The Dow added 17.95 or 0.10% to 17,938.28, while the S&P 500 Composite index gained 2.72 or 0.13% to 2,112.13, lingering near 7-month highs from Monday's session. The NASDAQ Composite index, meanwhile, fell 6.96 or 0.14% to 4,961.75, as biotech stocks weighed. On the S&P 500, seven of 10 sectors closed in the green as stocks in the Energy and Telecom sector led. Stocks in the energy industry received a boost from the latest rally on the futures' market after WTI crude closed above $50 a barrel for the first time since last July.
The oil rally boosted Chevron Corporation (NYSE:CVX)shares which surged 2.10 or 2.08% to 103.27, closing as the top performer on the Dow. Chevron (NYSE:CVX) finished just above Verizon (SIX:VZN), which jumped 1.04 or 2.04% to 51.75. Verizon shares popped on Tuesday after the Wall Street Journal reported that the telecom giant could bid as much as $3 billion for YHOO's core internet business. The potential acquisition could enhance Verizon's media portfolio even further, roughly one year after the telecom giant's $4.4 billion purchase of AOL.
The worst performer was Nike Inc (NYSE:NKE), which fell 0.75 or 1.38% to 53.55. Nike (NYSE:NKE)'s decline came as rival UA ticked up nearly 3% to 37.77, amid stellar TV ratings for Game 2 of the NBA Finals on Sunday night. Steph Curry, Under Armour's top cash cow, is two games away from capturing an NBA championship for the second straight year.
The biggest gainer on the NASDAQ was Tesla Motors Inc (NASDAQ:TSLA), which soared 11.66 or 5.28% to 232.34. It came after billionaire investor Ron Baron disclosed a $300 million stake in the electric car company. Speaking exclusively to CNBC, Baron said on Tuesday that he expects his investment to net $6 to $7 billion over the next 10-20 years. The worst performer was Biogen Inc (NASDAQ:BIIB), which plummeted 36.98 or 12.76% to 252.86 after the results of its closely-watched Multiple Sclerosis therapy program lagged behind its placebo counterpart.
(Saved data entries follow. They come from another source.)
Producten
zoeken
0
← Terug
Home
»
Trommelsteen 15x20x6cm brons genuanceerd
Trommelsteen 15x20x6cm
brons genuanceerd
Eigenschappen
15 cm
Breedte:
The top performer on the S&P 500 was F5 Networks (NASDAQ:FFIV) which soared 13.90 or 12.63% to 123.94 after Reuters reported that the computer networking company has hired GS to field suitors for a potential takeover. Biogen was also the worst performer on the S&P 500, just below Alexion Pharmaceuticals Inc (NASDAQ:ALXN) which plunged more than 10% to 138.13.
Shares in Ralph Lauren Corporation (NYSE:RL) slumped more than 2% to 94.06 after the popular fashion company outlined a comprehensive restructuring plan. As part of the initiative, Ralph Lauren (NYSE:RL) will close 10% of its brick-and-mortar stores and cut approximately 8% of its full-time staff.
On the New York Stock Exchange, advancing issues outnumbered declining ones by a 1,908-1,125 margin.